- _DATASET RECORDS_:
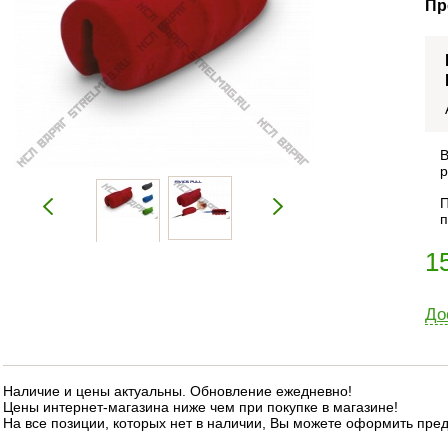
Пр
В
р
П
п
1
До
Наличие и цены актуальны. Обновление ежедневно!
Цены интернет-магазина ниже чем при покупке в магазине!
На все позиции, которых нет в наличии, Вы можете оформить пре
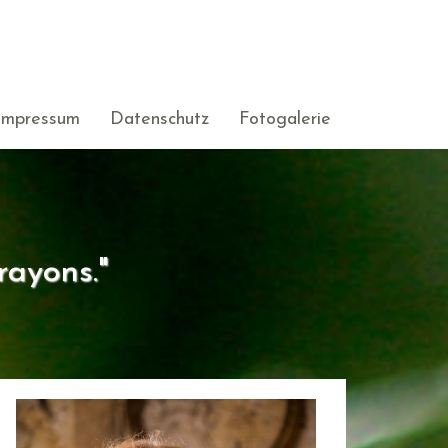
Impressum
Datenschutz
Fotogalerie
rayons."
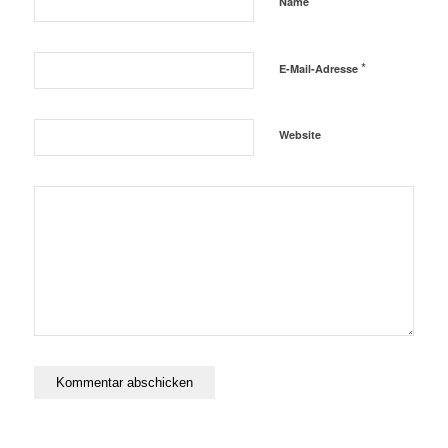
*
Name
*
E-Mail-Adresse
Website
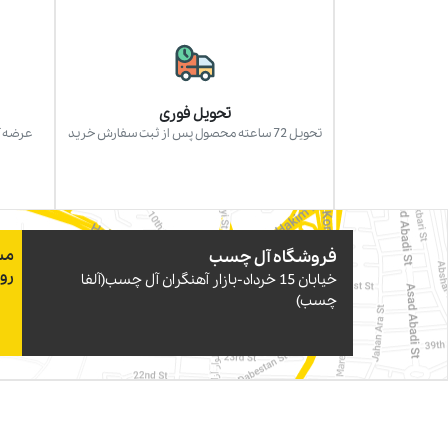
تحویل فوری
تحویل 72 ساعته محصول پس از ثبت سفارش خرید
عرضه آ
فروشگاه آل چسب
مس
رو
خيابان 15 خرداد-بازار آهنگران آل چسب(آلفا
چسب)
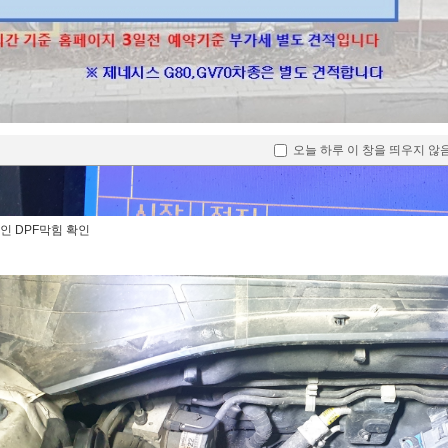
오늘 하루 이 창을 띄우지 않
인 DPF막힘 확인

...

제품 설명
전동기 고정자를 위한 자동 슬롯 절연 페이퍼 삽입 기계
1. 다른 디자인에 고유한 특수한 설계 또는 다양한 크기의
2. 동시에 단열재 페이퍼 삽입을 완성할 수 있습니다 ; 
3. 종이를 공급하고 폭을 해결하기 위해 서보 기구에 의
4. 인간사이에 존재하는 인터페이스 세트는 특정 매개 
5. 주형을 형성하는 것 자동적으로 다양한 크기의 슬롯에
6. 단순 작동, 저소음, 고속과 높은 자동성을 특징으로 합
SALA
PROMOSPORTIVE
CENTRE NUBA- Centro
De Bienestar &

- _TASK DETAILS_: In the entries above, the lines from the one bearing "1. 다른 디자인에 고유한 특수한 설계 또는 다양한 크기의" up to and including the one bearing "De Bienestar &" should be transcribed exactly; no other line is wanted.

- _RESULT FOR THIS TASK_:
1. 다른 디자인에 고유한 특수한 설계 또는 다양한 크기의
2. 동시에 단열재 페이퍼 삽입을 완성할 수 있습니다 ; 
3. 종이를 공급하고 폭을 해결하기 위해 서보 기구에 의
4. 인간사이에 존재하는 인터페이스 세트는 특정 매개 
5. 주형을 형성하는 것 자동적으로 다양한 크기의 슬롯에
6. 단순 작동, 저소음, 고속과 높은 자동성을 특징으로 합
SALA
PROMOSPORTIVE
CENTRE NUBA- Centro
De Bienestar &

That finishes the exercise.